Fonda's stage work in the late 1950s laid the foundation for her film career in the 1960s. She averaged almost two movies a year throughout the decade, starting in 1960 with Tall Story, in which she recreated one of her Broadway roles as a college cheerleader pursuing a basketball star, played by Anthony Perkins. Frequent collaborator Robert Redford also made his debut in that film. Period of Adjustment and Walk on the Wild Side followed in 1962. The latter, in which she played a prostitute, earned her a Golden Globe for Most Promising Newcomer. In 1963, she appeared in Sunday in New York. Newsday called her "the loveliest and most gifted of all our new young actresses". However, she also had detractors – in the same year, the Harvard Lampoon named her the "Year's Worst Actress" for The Chapman Report.

Fonda's career breakthrough came with Cat Ballou (1965), in which she played a schoolmarm-turned-outlaw. This comedy Western received five Oscar nominations, with Lee Marvin winning best actor, and was one of the year's top ten films at the box office. It was considered by many to have been the film that brought Fonda to bankable stardom. The following year, she had a starring role in The Chase opposite Robert Redford, in their first film together, and two-time Oscar winner Marlon Brando. The film received some positive reviews, but Fonda's performance was noticed by Variety magazine: "Jane Fonda, as Redford's wife and the mistress of wealthy oilman James Fox, makes the most of the biggest female role." After this came the comedies Any Wednesday (1966), opposite Jason Robards and Dean Jones, and Barefoot in the Park (1967), again co-starring Redford.

In 1968, she played the title role in the science fiction spoof Barbarella, which established her status as a sex symbol. In contrast, the tragedy They Shoot Horses, Don't They? (1969) won her critical acclaim and marked a significant turning point in her career; Variety wrote, "Fonda, as the unremittingly cynical loser, the tough and bruised babe of the Dust Bowl, gives a dramatic performance that gives the film a personal focus and an emotionally gripping power." In addition, renowned film critic Pauline Kael, in her New Yorker review of the film, noted of Fonda: "[She] has been a charming, witty nudie cutie in recent years and now gets a chance at an archetypal character. Fonda goes all the way with it, as screen actresses rarely do once they become stars. She doesn't try to save some ladylike part of herself, the way even a good actress like Audrey Hepburn does, peeping at us from behind 'vulgar' roles to assure us she's not really like that. Fonda stands a good chance of personifying American tensions and dominating our movies in the seventies as Bette Davis did in the thirties." For her performance, she won the New York Film Critics Circle Award for Best Actress and earned her first Academy Awards nomination for Best Actress. Fonda was very selective by the end of the decade, turning down lead roles in Rosemary's Baby and Bonnie and Clyde.
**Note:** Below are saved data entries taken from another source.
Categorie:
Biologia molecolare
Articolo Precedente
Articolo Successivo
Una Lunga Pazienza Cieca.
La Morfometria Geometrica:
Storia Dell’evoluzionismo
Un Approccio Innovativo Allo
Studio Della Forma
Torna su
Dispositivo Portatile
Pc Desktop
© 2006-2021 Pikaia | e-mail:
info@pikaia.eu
In the seventies, Fonda enjoyed her most critically acclaimed period as an actress despite some setbacks for her ongoing activism. According to writer and critic Hilton Als, her performances starting with They Shoot Horses, Don't They? "heralded a new kind of acting: for the first time, she was willing to alienate viewers, rather than try to win them over. Fonda's ability to continue to develop her talent is what sets her apart from many other performers of her generation.
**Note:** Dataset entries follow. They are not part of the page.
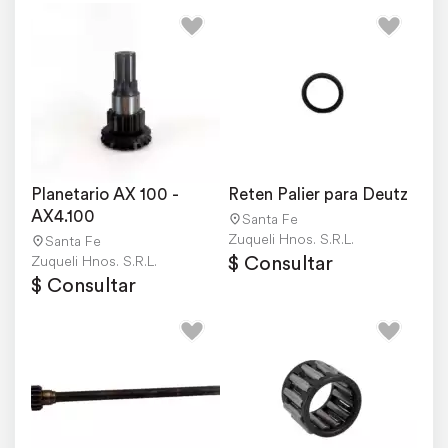
Planetario AX 100 - 
Reten Palier para Deutz
AX4.100
Santa Fe
Zuqueli Hnos. S.R.L.
Santa Fe
$ Consultar
Zuqueli Hnos. S.R.L.
$ Consultar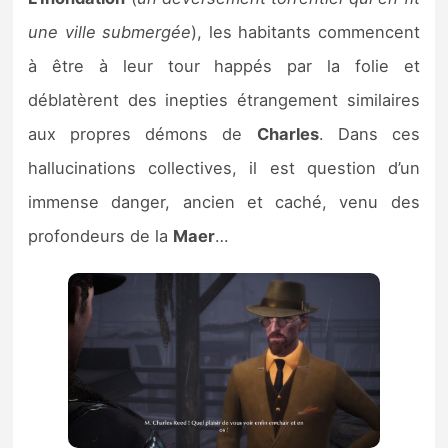
Sorties de jeux
une ville submergée
), les habitants commencent
à être à leur tour happés par la folie et
Bons plans
déblatèrent des inepties étrangement similaires
aux propres démons de
Charles
. Dans ces
Guides
hallucinations collectives, il est question d’un
immense danger, ancien et caché, venu des
profondeurs de la
Maer
…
Fonda won her first Academy Award for Best Actress in 1971, playing a high priced call girl, the gamine Bree Daniels, in Alan J. Pakula's murder mystery Klute. Prior to shooting, Fonda spent time interviewing several prostitutes and madams. Years later, Fonda discovered that "there was like a marriage, a melding of souls between this character and me, this woman that I didn't think I could play because I didn't think I was call girl material. It didn't matter." Upon its release, Klute was both a critical and commercial success, and Fonda's performance earned her widespread recognition. Pauline Kael wrote:

Roger Ebert of the Chicago Sun-Times also praised Fonda's performance, even suggesting that the film should have been titled Bree after her character: "What is it about Jane Fonda that makes her such a fascinating actress to watch? She has a sort of nervous intensity that keeps her so firmly locked into a film character that the character actually seems distracted by things that come up in the movie." During the 1971–1972 awards season, Fonda dominated the Best Actress category at almost every major awards ceremony; in addition to her Oscar win, she received her first Golden Globe Award for Best Actress in a Motion Picture - Drama, her first National Society of Film Critics Award for Best Actress and her second New York Film Critics Circle Award for Best Actress.
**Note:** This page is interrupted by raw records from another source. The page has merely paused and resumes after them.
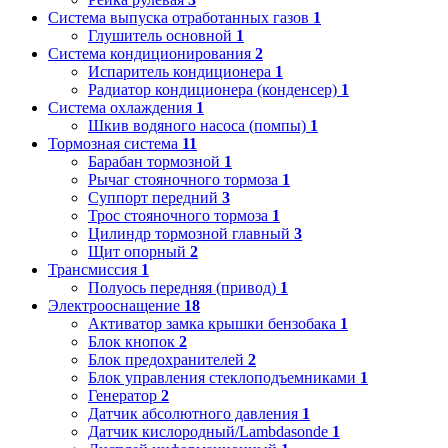
Система выпуска отработанных газов
1
Глушитель основной
1
Система кондиционирования
2
Испаритель кондиционера
1
Радиатор кондиционера (конденсер)
1
Система охлаждения
1
Шкив водяного насоса (помпы)
1
Тормозная система
11
Барабан тормозной
1
Рычаг стояночного тормоза
1
Суппорт передний
3
Трос стояночного тормоза
1
Цилиндр тормозной главный
3
Щит опорный
2
Трансмиссия
1
Полуось передняя (привод)
1
Электрооснащение
18
Активатор замка крышки бензобака
1
Блок кнопок
2
Блок предохранителей
2
Блок управления стеклоподъемниками
1
Генератор
2
Датчик абсолютного давления
1
Датчик кислородный/Lambdasonde
1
Between Klute in 1971 and Fun With Dick and Jane in 1977, Fonda did not have a major film success. She appeared in A Doll's House (1973), Steelyard Blues and The Blue Bird (1976). In the former, some critics felt Fonda was miscast, but her work as Nora Helmer drew praise, and a review in The New York Times opined, "Though the Losey film is ferociously flawed, I recommend it for Jane Fonda's performance. Beforehand, it seemed fair to wonder if she could personify someone from the past; her voice, inflections, and ways of moving have always seemed totally contemporary. But once again she proves herself to be one of our finest actresses, and she's at home in the 1870s, a creature of that period as much as of ours." From comments ascribed to her in interviews, some have inferred that she personally blamed the situation on anger at her outspoken political views: "I can't say I was blacklisted, but I was greylisted." However, in her 2005 autobiography, My Life So Far, she rejected such simplification. "The suggestion is that because of my actions against the war my career had been destroyed ... But the truth is that my career, far from being destroyed after the war, flourished with a vigor it had not previously enjoyed." She reduced acting because of her political activism providing a new focus in her life. Her return to acting in a series of 'issue-driven' films reflected this new focus.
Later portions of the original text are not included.